Yet Cook has effectively been running Apple since Jobs stepped down in January, and stepped up to the big chair twice before as Jobs battled cancer. This is something Apple has clearly recognized — the company announced Cook’s promotion almost immediately after Jobs put forth his right-hand man’s name in his resignation letter.
Steve Jobs might be the face and heart of the culture at Apple, but Cook is the one who’s been overseeing the company as it’s climbed over the past year with the introduction of the iPad 2, the iCloud suite of services and its remarkable, if brief, reign as the largest company on the stock market.
As the company’s chief of operations, Cook is known to obsessive Apple watchers as a man with excellent business sense, credited with creating and streamlining the company’s network of suppliers and manufacturers. Cook joined Apple in 1998, after stints at Compaq and IBM, with the mission to pull the company out of manufacturing.

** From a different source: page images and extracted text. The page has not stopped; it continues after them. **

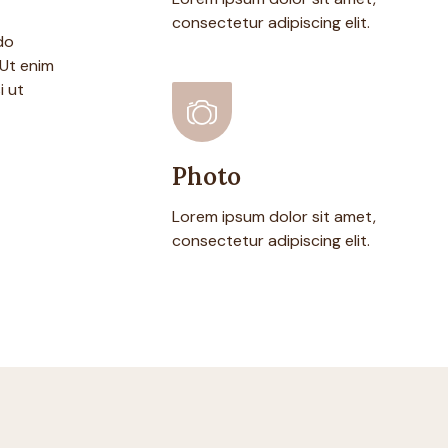
consectetur adipiscing elit.
do
 Ut enim
i ut
Photo
Lorem ipsum dolor sit amet,
consectetur adipiscing elit.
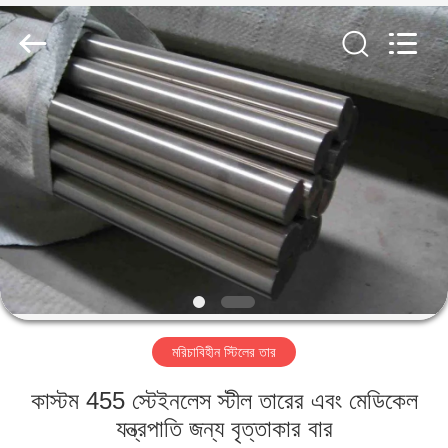
Guanglu
Special
Steel
Co.,
Ltd.
All
Rights
Reserved.
বাড়ি
পণ্য
ভিডিও
আমাদের
সম্পর্কে
মরিচাবিহীন স্টিলের তার
কারখানা
কাস্টম 455 স্টেইনলেস স্টীল তারের এবং মেডিকেল
ভ্রমণ
যন্ত্রপাতি জন্য বৃত্তাকার বার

A native of Alabama, Cook is known to be hard to fluster, driven and demanding. And although he has played down his chances at taking over as CEO in the past — a 2008 article from Fortune Magazine has him saying “I see Steve there with gray hair in his 70s, long after I'm retired.” — he has been seen as Jobs’s natural successor for years. Analysts have said that Apple will do fine in his continued care.
Although it’s unlikely he’ll match the innovative momentum of his predecessor, the culture that Jobs has created isn’t going to leave with him — particularly since he’s staying on as chairman. In his place, Jobs leaves not only Cook but a company supported by executives who’ve internalized Jobs’s way of thinking, including design guru Jonathan Ive, marketing director Phil Schiller and iPhone software lead Scott Forstall.